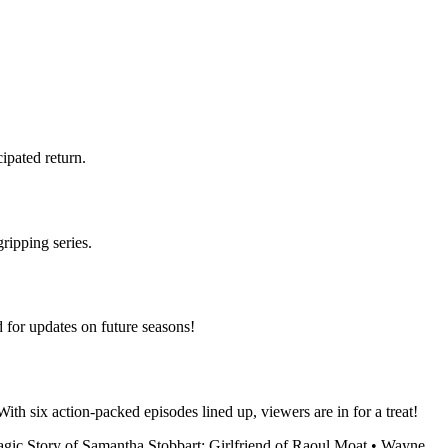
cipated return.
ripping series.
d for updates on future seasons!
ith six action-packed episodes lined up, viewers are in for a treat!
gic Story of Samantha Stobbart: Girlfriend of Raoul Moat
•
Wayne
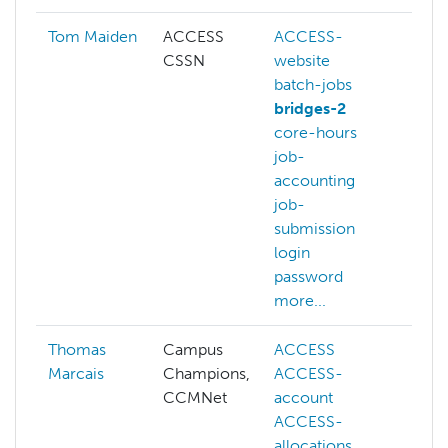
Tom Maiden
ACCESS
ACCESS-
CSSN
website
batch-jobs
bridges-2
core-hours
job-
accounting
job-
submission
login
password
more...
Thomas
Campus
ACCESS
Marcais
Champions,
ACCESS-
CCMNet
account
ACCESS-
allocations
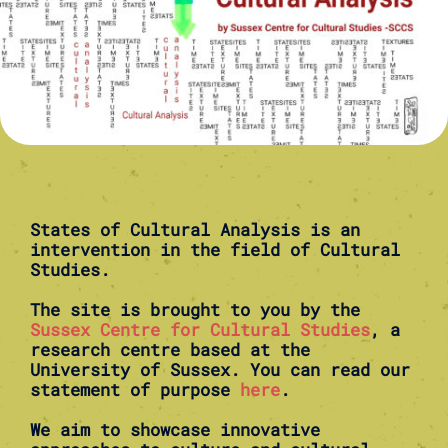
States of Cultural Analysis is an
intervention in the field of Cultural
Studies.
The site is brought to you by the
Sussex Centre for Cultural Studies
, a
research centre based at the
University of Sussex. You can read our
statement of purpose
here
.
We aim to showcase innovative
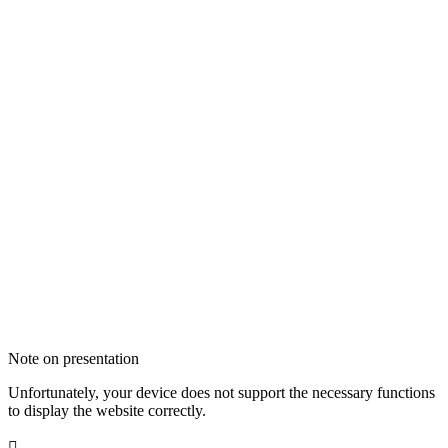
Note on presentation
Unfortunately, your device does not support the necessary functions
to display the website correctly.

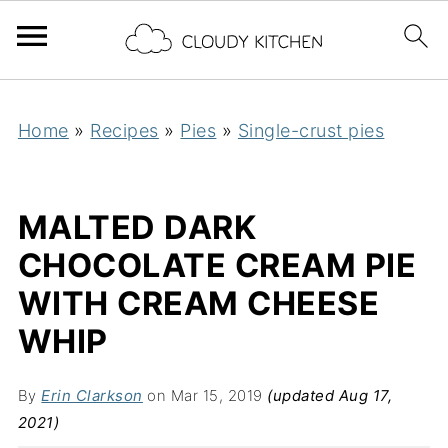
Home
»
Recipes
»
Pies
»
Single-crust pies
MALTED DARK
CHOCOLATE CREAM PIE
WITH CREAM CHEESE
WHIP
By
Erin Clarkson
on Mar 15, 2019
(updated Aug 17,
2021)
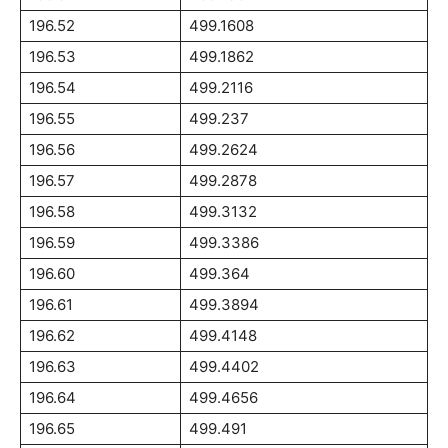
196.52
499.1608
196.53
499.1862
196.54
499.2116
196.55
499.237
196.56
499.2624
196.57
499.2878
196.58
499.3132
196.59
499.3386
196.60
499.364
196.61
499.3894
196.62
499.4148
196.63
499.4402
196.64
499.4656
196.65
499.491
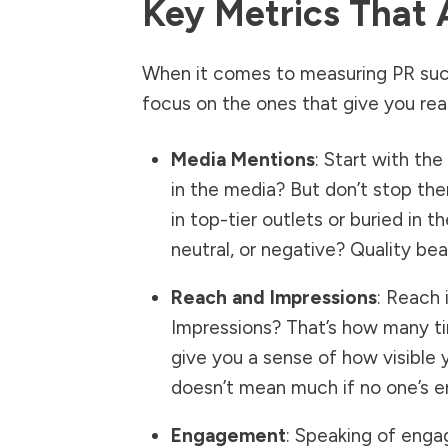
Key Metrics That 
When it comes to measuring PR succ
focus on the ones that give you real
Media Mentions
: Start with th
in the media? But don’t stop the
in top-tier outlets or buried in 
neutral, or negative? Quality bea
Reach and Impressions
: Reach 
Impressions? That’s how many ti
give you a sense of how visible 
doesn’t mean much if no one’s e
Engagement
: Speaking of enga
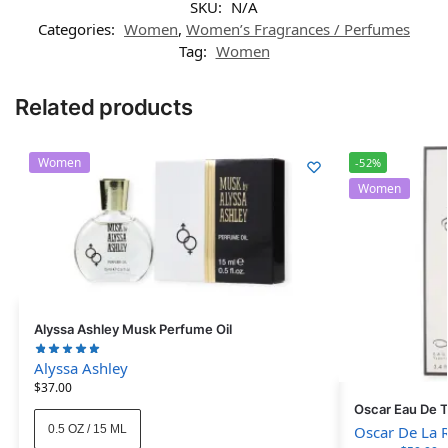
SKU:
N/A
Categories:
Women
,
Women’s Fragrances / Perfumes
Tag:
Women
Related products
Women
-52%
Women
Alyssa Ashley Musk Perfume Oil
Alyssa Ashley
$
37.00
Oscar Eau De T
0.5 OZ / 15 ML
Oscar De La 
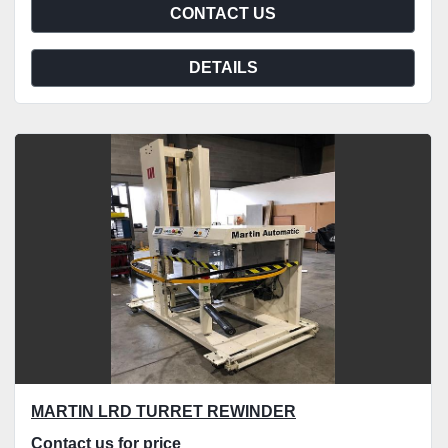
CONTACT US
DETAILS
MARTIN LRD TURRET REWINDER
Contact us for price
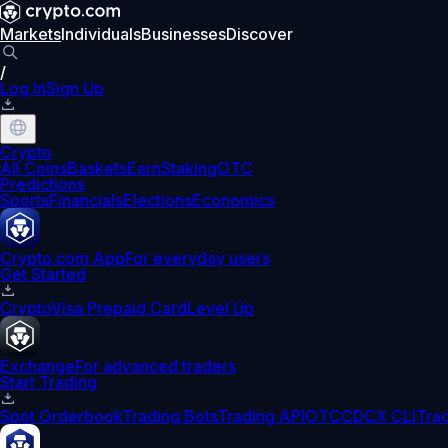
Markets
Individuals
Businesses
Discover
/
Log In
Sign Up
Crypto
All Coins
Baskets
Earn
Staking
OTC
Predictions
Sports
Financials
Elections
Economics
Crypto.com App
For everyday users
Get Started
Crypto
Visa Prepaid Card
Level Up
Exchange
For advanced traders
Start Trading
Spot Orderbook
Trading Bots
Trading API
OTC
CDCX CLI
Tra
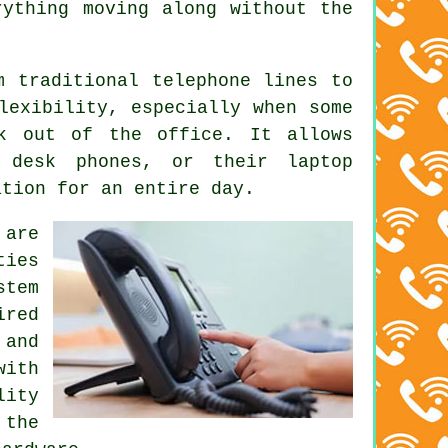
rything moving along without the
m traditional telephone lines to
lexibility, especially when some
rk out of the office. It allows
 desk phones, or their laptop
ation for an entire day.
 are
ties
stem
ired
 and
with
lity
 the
****
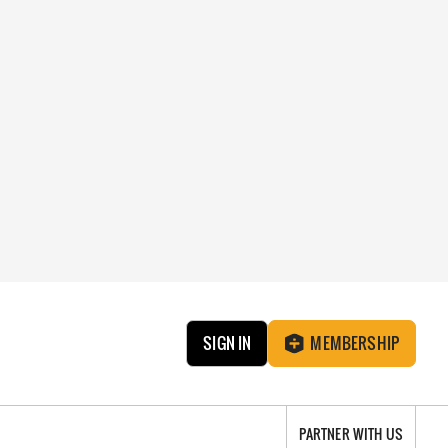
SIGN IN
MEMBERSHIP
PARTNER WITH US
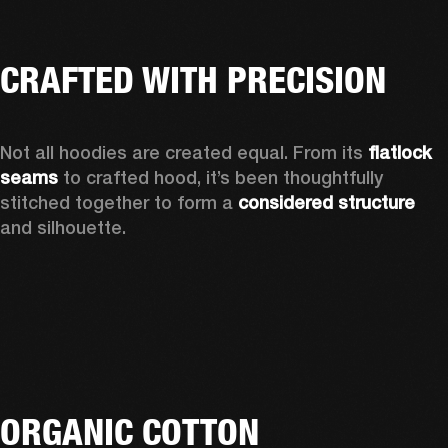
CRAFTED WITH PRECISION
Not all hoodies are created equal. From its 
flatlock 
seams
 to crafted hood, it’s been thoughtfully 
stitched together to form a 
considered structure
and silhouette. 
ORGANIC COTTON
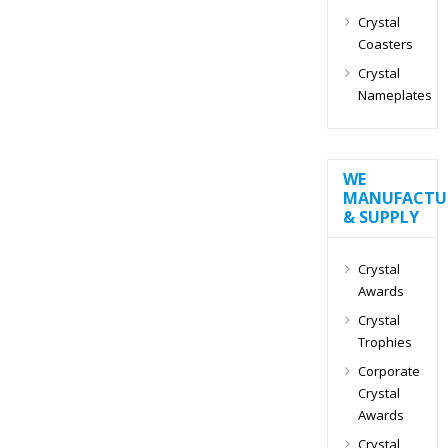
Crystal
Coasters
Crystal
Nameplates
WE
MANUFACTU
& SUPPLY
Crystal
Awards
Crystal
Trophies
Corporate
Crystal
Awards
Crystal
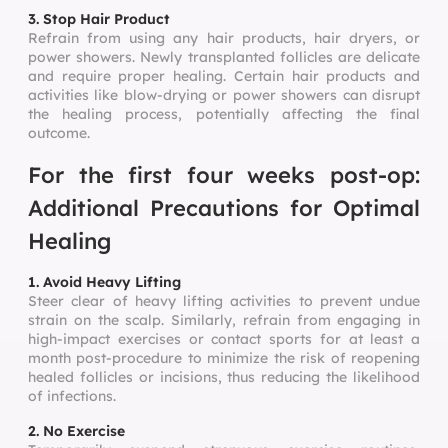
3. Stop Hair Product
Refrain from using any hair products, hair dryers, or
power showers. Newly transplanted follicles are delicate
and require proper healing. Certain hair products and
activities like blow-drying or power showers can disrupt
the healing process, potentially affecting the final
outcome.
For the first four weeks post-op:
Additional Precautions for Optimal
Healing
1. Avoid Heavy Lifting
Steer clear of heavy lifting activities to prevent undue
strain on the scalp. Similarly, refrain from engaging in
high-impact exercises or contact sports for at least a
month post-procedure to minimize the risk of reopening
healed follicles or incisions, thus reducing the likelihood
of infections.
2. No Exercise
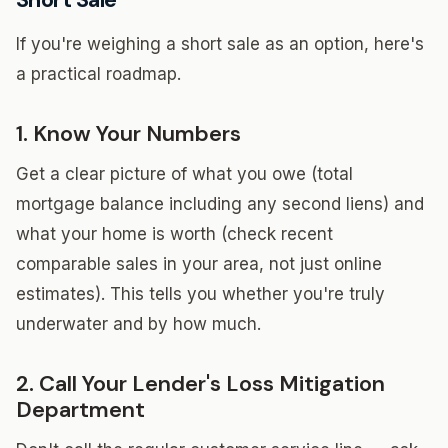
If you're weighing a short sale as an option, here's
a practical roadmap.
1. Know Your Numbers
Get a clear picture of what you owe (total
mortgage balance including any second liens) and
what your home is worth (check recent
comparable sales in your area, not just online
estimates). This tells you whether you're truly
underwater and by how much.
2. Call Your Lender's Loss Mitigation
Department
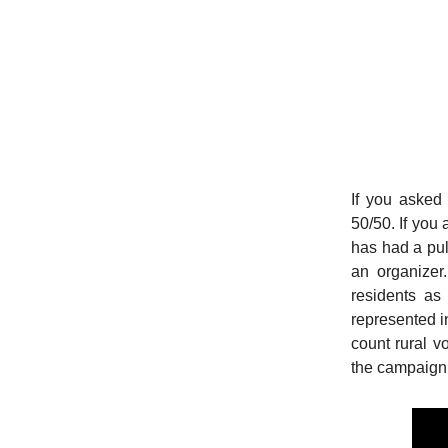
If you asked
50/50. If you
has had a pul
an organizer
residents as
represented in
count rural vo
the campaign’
****
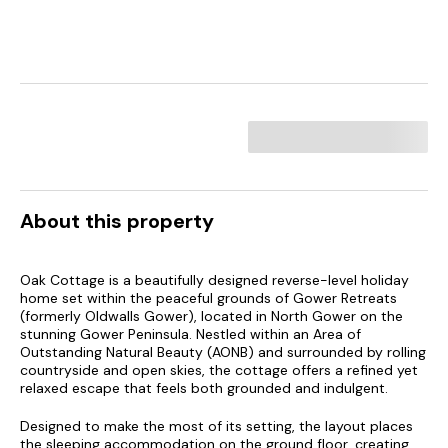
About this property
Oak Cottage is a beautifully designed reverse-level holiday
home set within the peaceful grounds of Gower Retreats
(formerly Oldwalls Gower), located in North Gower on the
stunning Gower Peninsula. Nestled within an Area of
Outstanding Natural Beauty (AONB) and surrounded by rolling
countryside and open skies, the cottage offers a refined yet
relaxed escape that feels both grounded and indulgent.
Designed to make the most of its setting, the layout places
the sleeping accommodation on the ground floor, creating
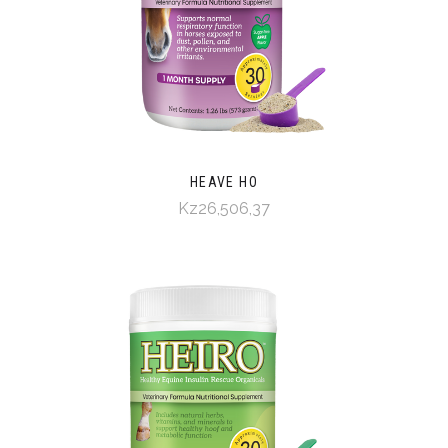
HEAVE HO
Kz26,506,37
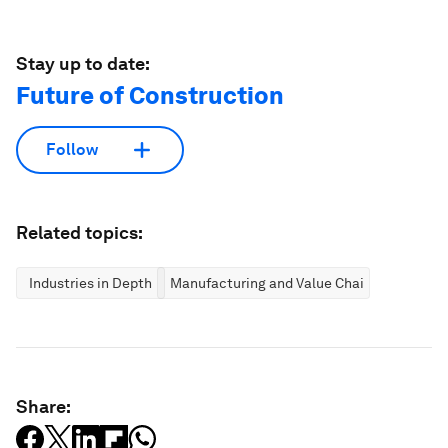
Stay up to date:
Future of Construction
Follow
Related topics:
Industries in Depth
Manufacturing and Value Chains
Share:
****
**WHAT THE TASK ASKS**
Copy each line above that contains the word "Impressions".

**RESPONSE TO THE EXERCISE**
Reach and Impressions
Impressions? That’s how many ti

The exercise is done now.